[Page images and extracted text]
----

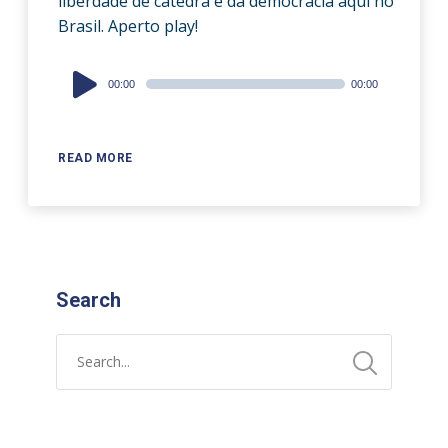
liberdade de cátedra e da democracia aqui no
Brasil. Aperto play!
Audio
00:00
00:00
Player
READ MORE
Search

----

▶ Aim of the task:
All of the entries above should be retyped exactly, with the pictures left out.

▶ Result of this exercise:
liberdade de cátedra e da democracia aqui no
Brasil. Aperto play!
Audio
00:00
00:00
Player
READ MORE
Search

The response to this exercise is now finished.